This comprehensive tutorial walks you through deploying and running Ollama, an open-source Large Language Model (LLM) runtime, on a local Kubernetes cluster. While we’ll focus on local deployment using Minikube, the same principles apply to production clusters on EKS, AKS, GKE, or on-premises infrastructure.
Why Run Ollama on Kubernetes?
Privacy and Control
Unlike SaaS-based AI tools like ChatGPT, Google Gemini, or Microsoft Copilot, Ollama runs entirely on your infrastructure. This means:
- Complete data privacy – Your prompts and data never leave your network
- Model flexibility – Choose from dozens of open-source models or train your own
- Cost control – No per-token pricing or API rate limits
- Compliance – Meet strict data residency and security requirements
Why Kubernetes?
Kubernetes offers unique advantages for LLM workloads:
- Resource orchestration – Efficiently manage CPU, memory, and GPU allocation
- Scalability – Easily scale to multiple replicas as demand grows
- High availability – Automatic pod restarts and health monitoring
- Portability – Deploy anywhere from local dev to production cloud clusters
Prerequisites
Before starting, ensure you have the following installed:
- kubectl – Kubernetes command-line tool (installation guide)
- Minikube – Local Kubernetes cluster (installation guide)

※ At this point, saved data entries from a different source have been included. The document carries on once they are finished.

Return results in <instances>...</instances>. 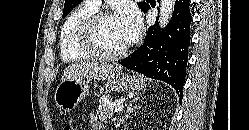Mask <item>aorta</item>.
<instances>
[{"label":"aorta","instance_id":"1","mask_svg":"<svg viewBox=\"0 0 249 130\" xmlns=\"http://www.w3.org/2000/svg\"><path fill=\"white\" fill-rule=\"evenodd\" d=\"M175 0H161L160 2V28H164L172 17Z\"/></svg>","mask_w":249,"mask_h":130}]
</instances>
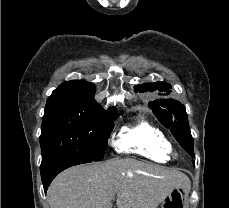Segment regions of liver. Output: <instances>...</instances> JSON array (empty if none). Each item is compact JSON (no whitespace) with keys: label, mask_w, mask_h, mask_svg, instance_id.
Here are the masks:
<instances>
[{"label":"liver","mask_w":229,"mask_h":208,"mask_svg":"<svg viewBox=\"0 0 229 208\" xmlns=\"http://www.w3.org/2000/svg\"><path fill=\"white\" fill-rule=\"evenodd\" d=\"M175 186L191 188L178 168H163L132 158L82 164L61 172L48 188L50 208H157Z\"/></svg>","instance_id":"liver-1"}]
</instances>
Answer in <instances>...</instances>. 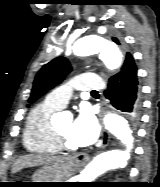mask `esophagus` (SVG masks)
Instances as JSON below:
<instances>
[{
  "mask_svg": "<svg viewBox=\"0 0 160 187\" xmlns=\"http://www.w3.org/2000/svg\"><path fill=\"white\" fill-rule=\"evenodd\" d=\"M107 145V142L105 140H102L100 148H104ZM89 155L86 153H79L74 156V160L77 163L85 164L89 161Z\"/></svg>",
  "mask_w": 160,
  "mask_h": 187,
  "instance_id": "34e87169",
  "label": "esophagus"
}]
</instances>
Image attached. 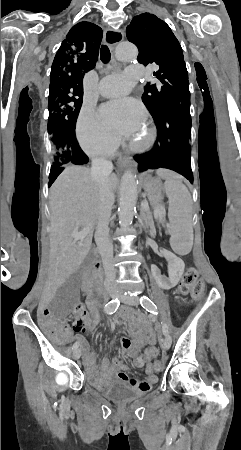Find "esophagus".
Returning <instances> with one entry per match:
<instances>
[{"instance_id": "1", "label": "esophagus", "mask_w": 241, "mask_h": 450, "mask_svg": "<svg viewBox=\"0 0 241 450\" xmlns=\"http://www.w3.org/2000/svg\"><path fill=\"white\" fill-rule=\"evenodd\" d=\"M124 38L122 30H113L112 28H107L104 31L103 40L110 47L112 51H114L116 45L120 43ZM133 160L131 157H125L118 162L119 168L127 167L128 165H132Z\"/></svg>"}]
</instances>
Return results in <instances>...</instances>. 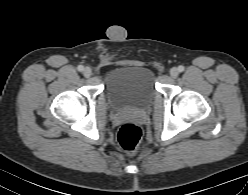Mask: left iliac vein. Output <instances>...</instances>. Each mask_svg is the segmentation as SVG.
<instances>
[{
	"label": "left iliac vein",
	"mask_w": 248,
	"mask_h": 195,
	"mask_svg": "<svg viewBox=\"0 0 248 195\" xmlns=\"http://www.w3.org/2000/svg\"><path fill=\"white\" fill-rule=\"evenodd\" d=\"M179 75V70L176 67L170 69V76L176 78Z\"/></svg>",
	"instance_id": "4c4485c4"
}]
</instances>
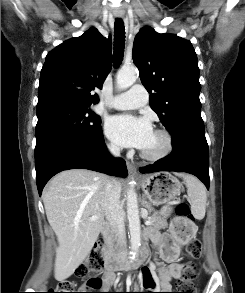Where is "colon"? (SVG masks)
<instances>
[{"mask_svg": "<svg viewBox=\"0 0 245 293\" xmlns=\"http://www.w3.org/2000/svg\"><path fill=\"white\" fill-rule=\"evenodd\" d=\"M176 213L179 217L190 220L191 212L186 203H180L176 206ZM188 232V221L179 220L174 222L171 233L174 237H180ZM104 248V240L99 238L95 250L91 255L79 265L76 269V276L85 281L84 288L86 290L97 289L102 283L97 277L103 266V258L101 250ZM202 256V243L200 240H193L188 244L187 257L189 262L185 268L183 278L176 284L175 291L172 293H194L193 280L196 277L195 269L191 260L200 259ZM78 288L69 281L59 282L57 285L48 289L46 293H91V292H75Z\"/></svg>", "mask_w": 245, "mask_h": 293, "instance_id": "5ec220e1", "label": "colon"}]
</instances>
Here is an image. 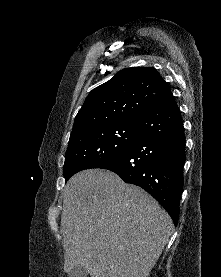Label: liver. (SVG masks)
I'll use <instances>...</instances> for the list:
<instances>
[{"label":"liver","instance_id":"1","mask_svg":"<svg viewBox=\"0 0 221 277\" xmlns=\"http://www.w3.org/2000/svg\"><path fill=\"white\" fill-rule=\"evenodd\" d=\"M172 232L158 202L111 171H81L64 188L66 273L82 266L91 277H148Z\"/></svg>","mask_w":221,"mask_h":277}]
</instances>
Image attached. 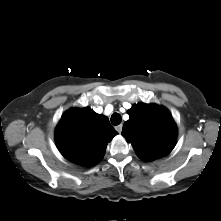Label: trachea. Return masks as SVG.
<instances>
[{
	"label": "trachea",
	"instance_id": "3493384b",
	"mask_svg": "<svg viewBox=\"0 0 221 221\" xmlns=\"http://www.w3.org/2000/svg\"><path fill=\"white\" fill-rule=\"evenodd\" d=\"M121 120H122V118H121V115L119 114V113H113L112 115H111V123L113 124V125H119L120 123H121Z\"/></svg>",
	"mask_w": 221,
	"mask_h": 221
}]
</instances>
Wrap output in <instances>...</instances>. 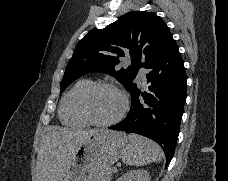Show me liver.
I'll list each match as a JSON object with an SVG mask.
<instances>
[{
  "label": "liver",
  "instance_id": "1",
  "mask_svg": "<svg viewBox=\"0 0 228 181\" xmlns=\"http://www.w3.org/2000/svg\"><path fill=\"white\" fill-rule=\"evenodd\" d=\"M95 131L103 129H51L42 139L37 155L38 181H62L70 169L76 149L88 141V137Z\"/></svg>",
  "mask_w": 228,
  "mask_h": 181
}]
</instances>
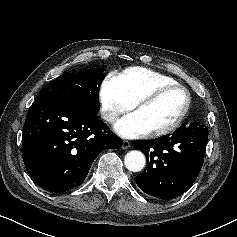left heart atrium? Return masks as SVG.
I'll return each instance as SVG.
<instances>
[{
	"label": "left heart atrium",
	"mask_w": 237,
	"mask_h": 237,
	"mask_svg": "<svg viewBox=\"0 0 237 237\" xmlns=\"http://www.w3.org/2000/svg\"><path fill=\"white\" fill-rule=\"evenodd\" d=\"M114 129L120 136L130 139L143 136L149 132L136 112L130 113L120 119L114 126Z\"/></svg>",
	"instance_id": "left-heart-atrium-1"
}]
</instances>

- Code editor – VS Code, vim, or your preferred editor
- System resources – At least 8GB RAM and 4 CPU cores available
Optional but recommended:
- Docker Scout or Trivy for container image scanning
- k9s for easier Kubernetes resource management
Understanding Ollama Architecture
Before we dive in, it’s important to understand how Ollama works:
- Ollama Server – The runtime that manages model loading and serving
- Model Files – The actual LLM weights and configuration (downloaded separately)
- API Endpoint – REST API on port 11434 for programmatic access
- CLI Interface – Interactive terminal for testing and debugging
When you deploy Ollama to Kubernetes, you’re deploying the server. Models must be pulled and loaded separately.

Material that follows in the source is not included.